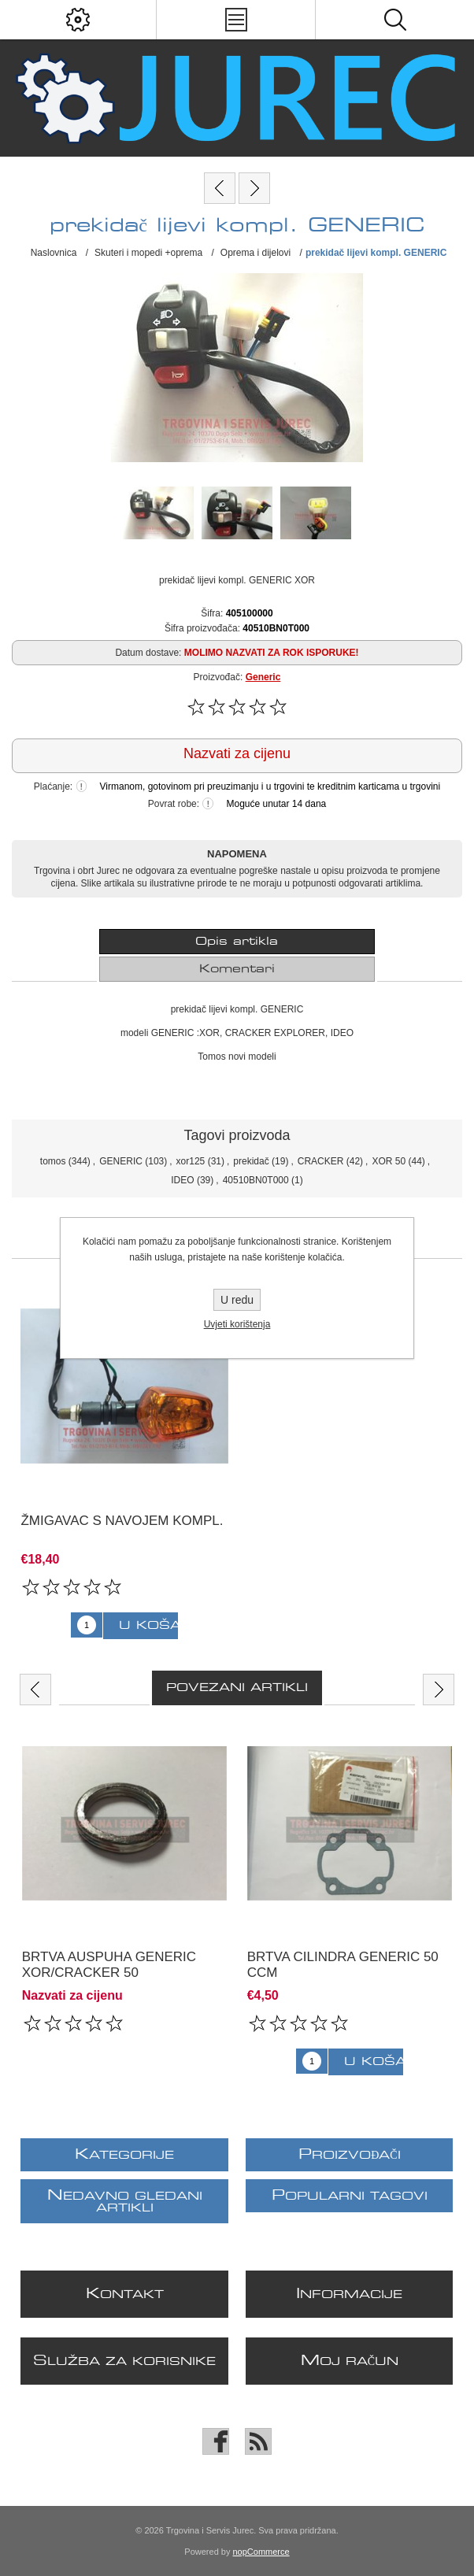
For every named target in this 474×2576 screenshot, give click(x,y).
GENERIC (121, 1161)
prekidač (250, 1161)
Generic (263, 677)
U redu (237, 1300)
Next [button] (438, 1689)
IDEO (182, 1180)
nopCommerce (261, 2551)
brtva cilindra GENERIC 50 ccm (343, 1964)
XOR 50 (388, 1161)
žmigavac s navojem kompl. (121, 1520)
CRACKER (321, 1161)
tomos (53, 1161)
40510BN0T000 (256, 1180)
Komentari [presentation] (237, 969)
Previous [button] (35, 1689)
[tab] (237, 941)
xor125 (191, 1161)
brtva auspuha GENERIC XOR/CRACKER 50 (109, 1964)
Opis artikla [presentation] (236, 941)
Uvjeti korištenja (237, 1324)
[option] (124, 1885)
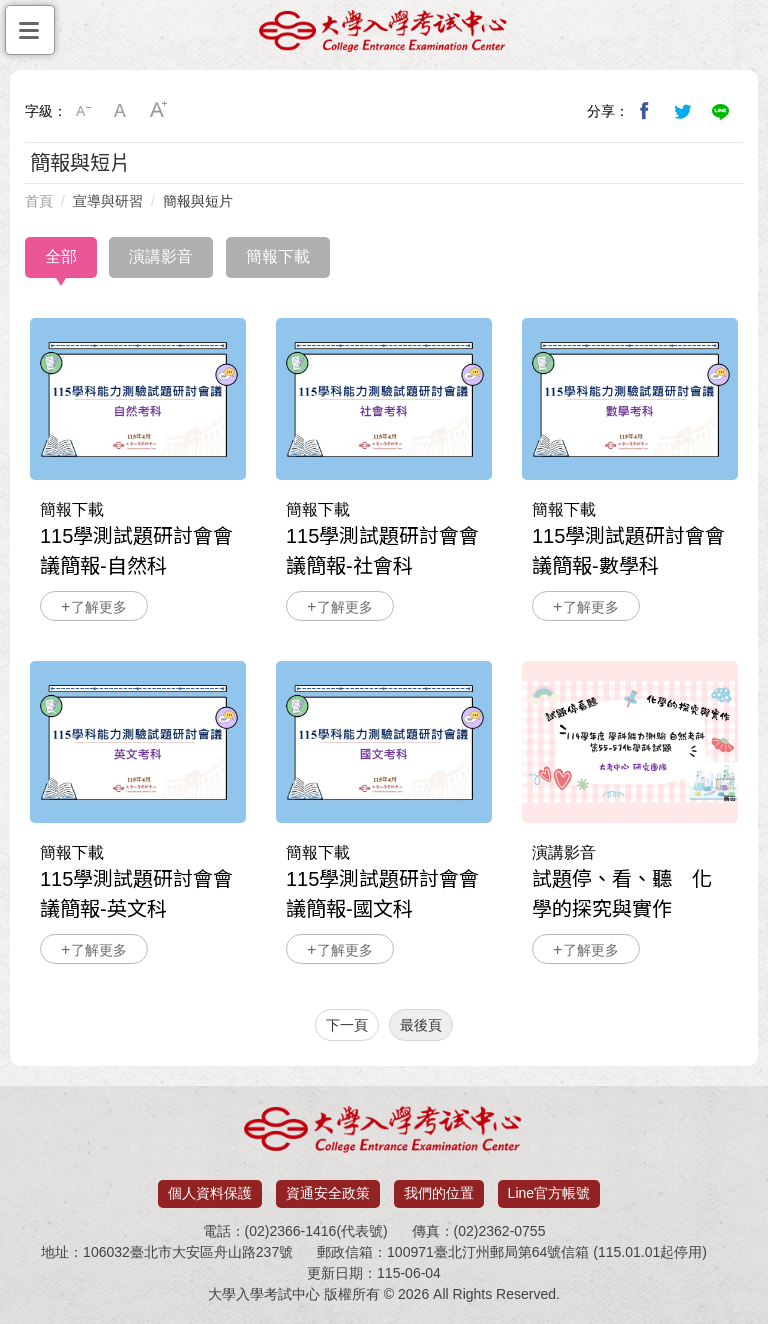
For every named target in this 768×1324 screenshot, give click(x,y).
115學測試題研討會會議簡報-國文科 (384, 742)
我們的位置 (439, 1193)
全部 (61, 256)
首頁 (39, 201)
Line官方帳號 (549, 1193)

■ ■ ■ ■ ■ ■ ■

How many lines of the material above have the word "named" in them? Give only that number.

▸ **RESULT OF THIS TASK**:
2